Положив ладони мне на плечи, она взглянула мне в глаза.

— И я не вижу. Это то, о чем я мечтала с самого начала. Я потому и вспыхнула, когда Хиро Агати вслух сказал о том, чего ожидали уже все.

— Кэтти, — проговорил я. — Кэтти… Ты когда-нибудь сможешь простить меня за потерянные годы?
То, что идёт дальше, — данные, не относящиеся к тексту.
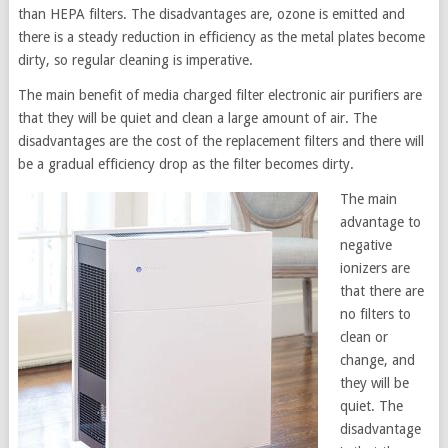
than HEPA filters. The disadvantages are, ozone is emitted and
there is a steady reduction in efficiency as the metal plates become
dirty, so regular cleaning is imperative.
The main benefit of media charged filter electronic air purifiers are
that they will be quiet and clean a large amount of air. The
disadvantages are the cost of the replacement filters and there will
be a gradual efficiency drop as the filter becomes dirty.
The main
advantage to
negative
ionizers are
that there are
no filters to
clean or
change, and
they will be
quiet. The
disadvantage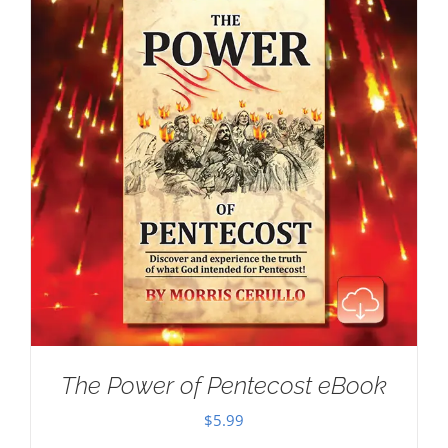
The Power of Pentecost eBook
$
5.99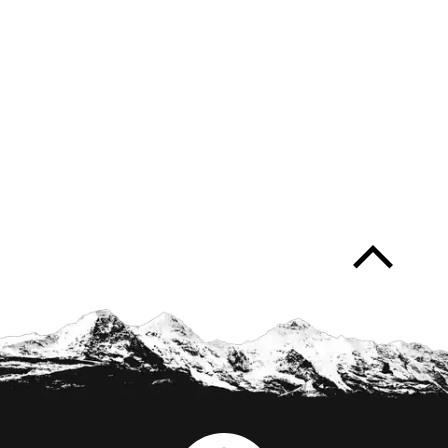
arrow_forward_ios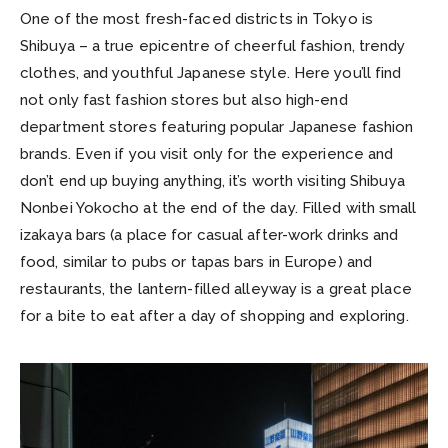
One of the most fresh-faced districts in Tokyo is
Shibuya – a true epicentre of cheerful fashion, trendy
clothes, and youthful Japanese style. Here you’ll find
not only fast fashion stores but also high-end
department stores featuring popular Japanese fashion
brands. Even if you visit only for the experience and
don’t end up buying anything, it’s worth visiting Shibuya
Nonbei Yokocho at the end of the day. Filled with small
izakaya bars (a place for casual after-work drinks and
food, similar to pubs or tapas bars in Europe) and
restaurants, the lantern-filled alleyway is a great place
for a bite to eat after a day of shopping and exploring.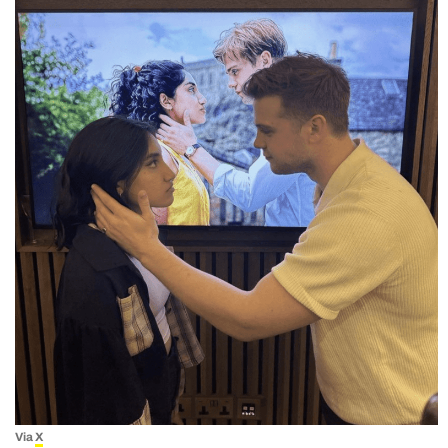
Via
X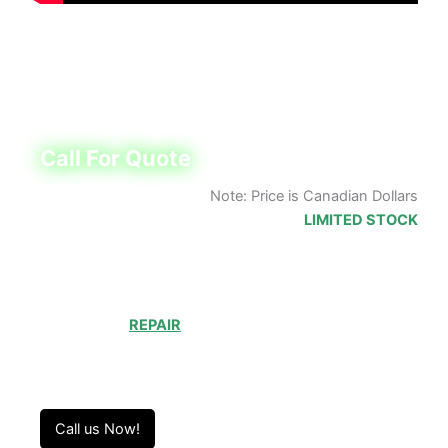
New Product with Accu’s 1-year warranty
Call (905) 829-2505 for lead time
Call For Quote
Note: Price is Canadian Dollars
LIMITED STOCK
Choosing to
REPAIR
your product can save you
money and help reduce waste. Our expert
technicians will ensure your product works like
new!
Call us Now!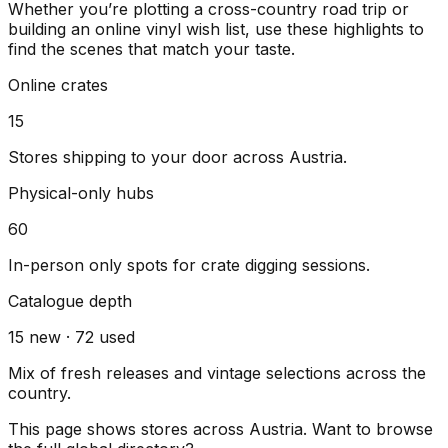
Whether you’re plotting a cross-country road trip or
building an online vinyl wish list, use these highlights to
find the scenes that match your taste.
Online crates
15
Stores shipping to your door across
Austria
.
Physical-only hubs
60
In-person only spots for crate digging sessions.
Catalogue depth
15
new ·
72
used
Mix of fresh releases and vintage selections across the
country.
This page shows stores across
Austria
. Want to browse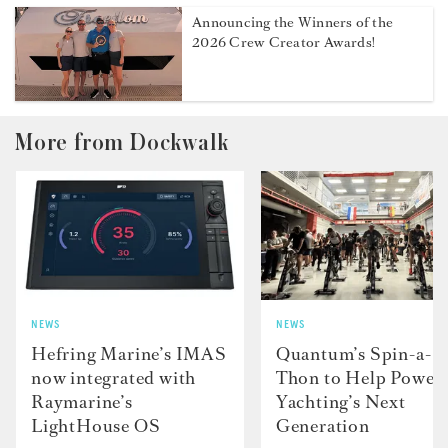
Announcing the Winners of the
2026 Crew Creator Awards!
More from Dockwalk
NEWS
NEWS
Hefring Marine’s IMAS
Quantum’s Spin-a-
now integrated with
Thon to Help Power
Raymarine’s
Yachting’s Next
LightHouse OS
Generation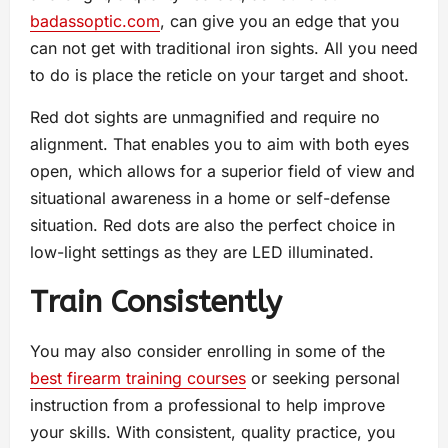
badassoptic.com
, can give you an edge that you
can not get with traditional iron sights. All you need
to do is place the reticle on your target and shoot.
Red dot sights are unmagnified and require no
alignment. That enables you to aim with both eyes
open, which allows for a superior field of view and
situational awareness in a home or self-defense
situation. Red dots are also the perfect choice in
low-light settings as they are LED illuminated.
Train Consistently
You may also consider enrolling in some of the
best firearm training courses
or seeking personal
instruction from a professional to help improve
your skills. With consistent, quality practice, you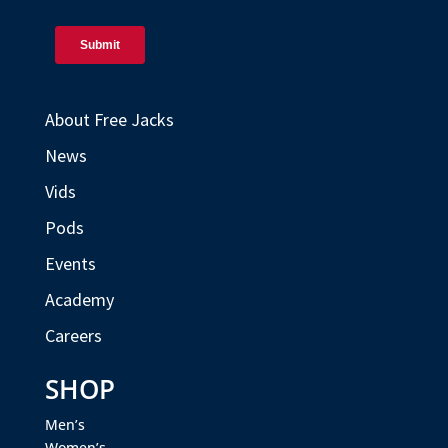
About Free Jacks
News
Vids
Pods
Events
Academy
Careers
SHOP
Men’s
Women’s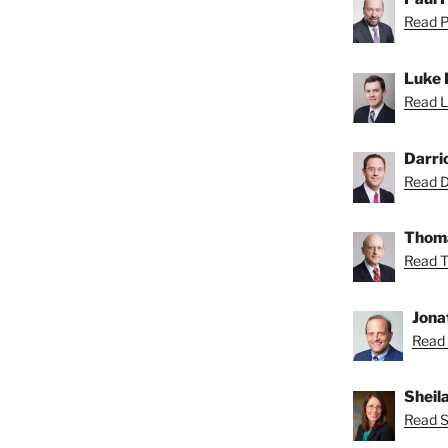
Read Pa
Luke 
Read L
Darri
Read Da
Thoma
Read T
Jona
Read 
Sheil
Read Sh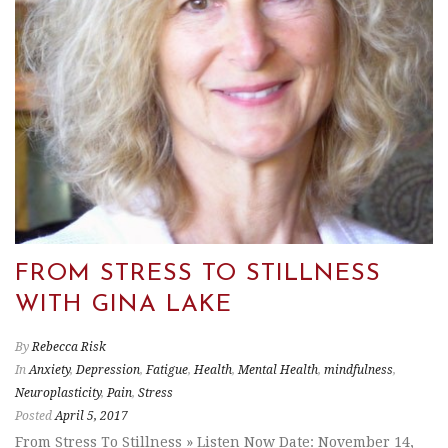
FROM STRESS TO STILLNESS
WITH GINA LAKE
By
Rebecca Risk
In
Anxiety
,
Depression
,
Fatigue
,
Health
,
Mental Health
,
mindfulness
,
Neuroplasticity
,
Pain
,
Stress
Posted
April 5, 2017
From Stress To Stillness » Listen Now Date: November 14,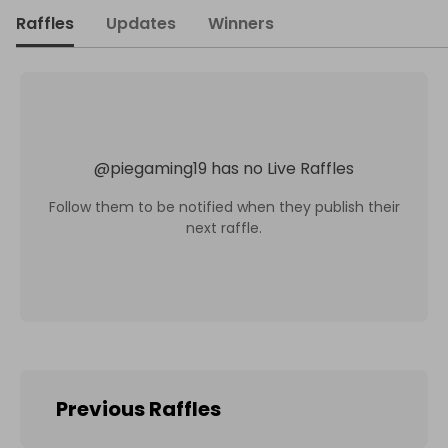
Raffles
Updates
Winners
@
piegaming19
has no Live Raffles
Follow them to be notified when they publish their
next raffle.
Previous Raffles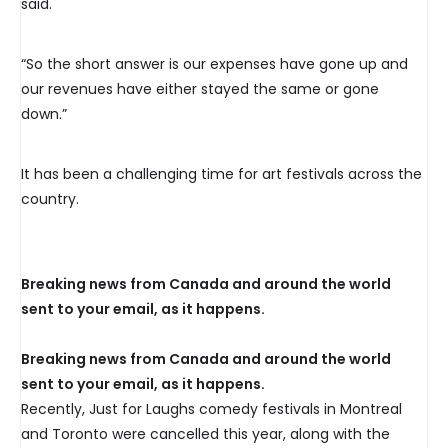
said.
“So the short answer is our expenses have gone up and
our revenues have either stayed the same or gone
down.”
It has been a challenging time for art festivals across the
country.
Breaking news from Canada and around the world
sent to your email, as it happens.
Breaking news from Canada and around the world
sent to your email, as it happens.
Recently, Just for Laughs comedy festivals in Montreal
and Toronto were cancelled this year, along with the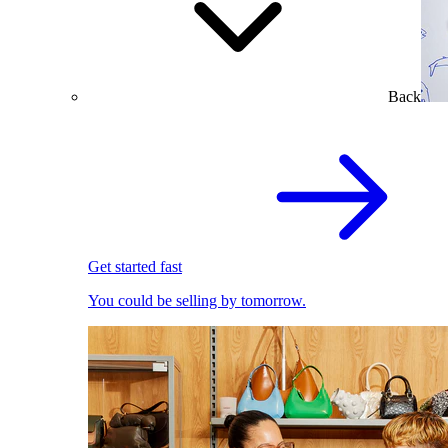
Back
Get started fast
You could be selling by tomorrow.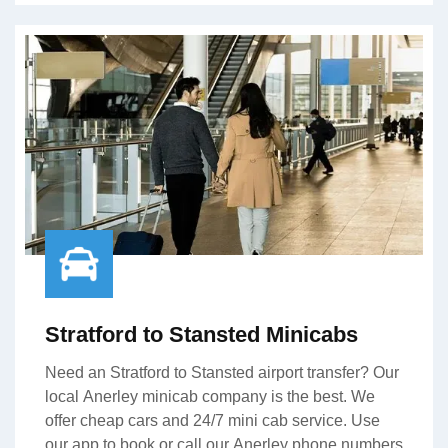
Stratford to Stansted Minicabs
Need an Stratford to Stansted airport transfer? Our
local Anerley minicab company is the best. We
offer cheap cars and 24/7 mini cab service. Use
our app to book or call our Anerley phone numbers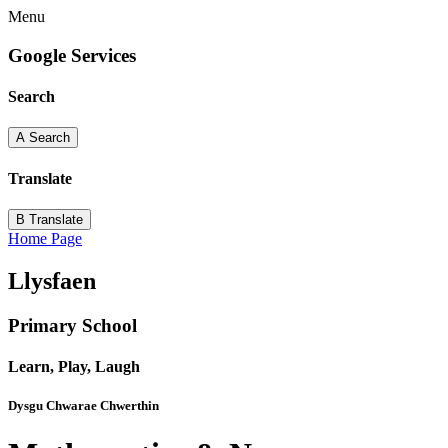
Menu
Google Services
Search
A
Search
Translate
B
Translate
Home Page
Llysfaen
Primary School
Learn, Play, Laugh
Dysgu Chwarae Chwerthin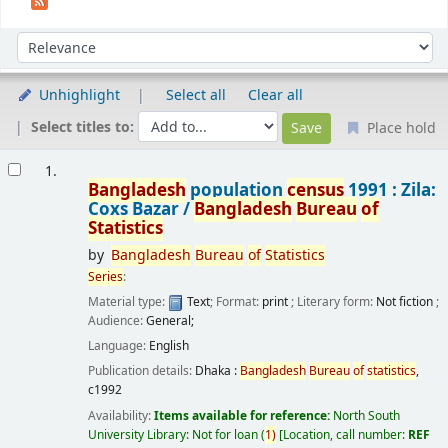
Sort
Sort by:
Unhighlight
Select all
Clear all
Select titles to:
Place hold
Results
1.
Bangladesh
population
census
1991 : Zila:
Coxs Bazar /
Bangladesh
Bureau
of
Statistics
by
Bangladesh
Bureau
of
Statistics
Series
:
Material type:
Text
; Format:
print
; Literary form:
Not fiction
;
Audience:
General;
Language:
English
Publication details:
Dhaka :
Bangladesh
Bureau
of
statistics
,
c1992
Availability:
Items available for reference:
North South
University Library: Not for loan
(
1)
Location, call number:
REF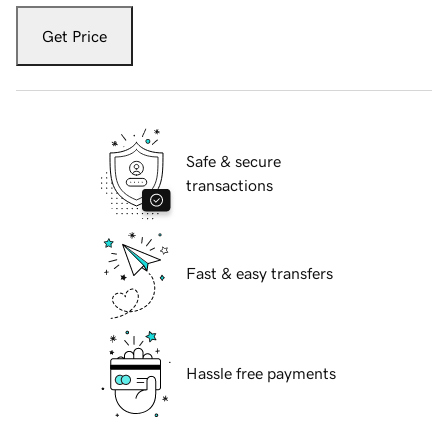
Get Price
Safe & secure
transactions
Fast & easy transfers
Hassle free payments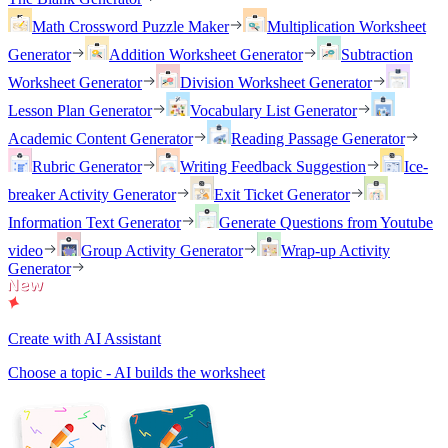
Math Crossword Puzzle Maker
Multiplication Worksheet
Generator
Addition Worksheet Generator
Subtraction
Worksheet Generator
Division Worksheet Generator
Lesson Plan Generator
Vocabulary List Generator
Academic Content Generator
Reading Passage Generator
Rubric Generator
Writing Feedback Suggestion
Ice-
breaker Activity Generator
Exit Ticket Generator
Information Text Generator
Generate Questions from Youtube
video
Group Activity Generator
Wrap-up Activity
Generator
Create with AI Assistant
Choose a topic - AI builds the worksheet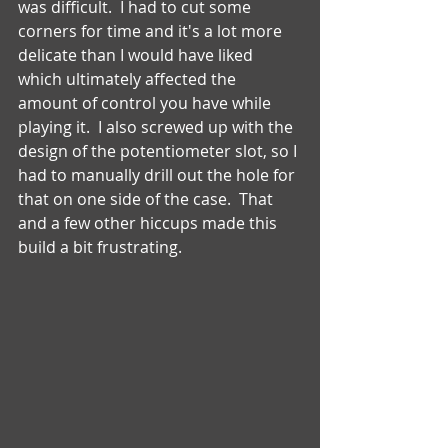
was difficult.  I had to cut some 
corners for time and it's a lot more 
delicate than I would have liked 
which ultimately affected the 
amount of control you have while 
playing it.  I also screwed up with the 
design of the potentiometer slot, so I 
had to manually drill out the hole for 
that on one side of the case.  That 
and a few other hiccups made this 
build a bit frustrating. 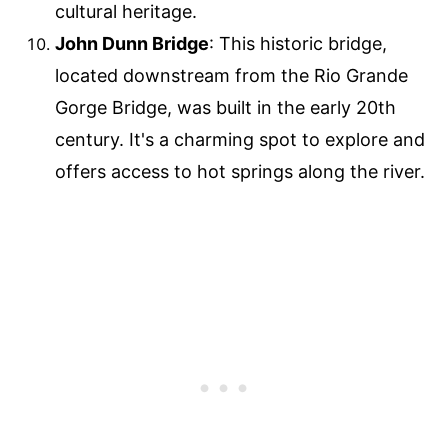
cultural heritage.
John Dunn Bridge
: This historic bridge,
located downstream from the Rio Grande
Gorge Bridge, was built in the early 20th
century. It's a charming spot to explore and
offers access to hot springs along the river.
Ты говоришь, что не ревновала к Барбаре, но ведь если бы она и я… то… В общем — прости.

— Дорогой Ходж, тут нечего прощать. Любовь — не деловое соглашение, не судебное разбирательство, где ищут справедливости, и не награда за хорошее поведение. Думаю, что понимаю тебя лучше, чем ты сам себя понимаешь. Тебе никогда не интересно то, что само идет в руки — иначе ты довольствовался бы жизнью в своем… как его?.. Уоппингер-Фоллз. Я давно это поняла, и вполне могла бы, прости мое самомнение, вскружить тебе голову, прикинувшись ветреной. И вполне могла бы удержать тебя, уступив в тот день. Но я знала, что ты будешь куда лучшим мужем, когда поймешь окончательно, что тебе не стоит иметь дела с Барбарой.

Не могу утверждать, будто мне понравились ее слова. Откровенно говоря, я чувствовал, что меня унизили, или, по крайней мере, одернули как следует. Несомненно, этого она и хотела — и легко добилась. Никогда она не бывала беспомощной или вялой.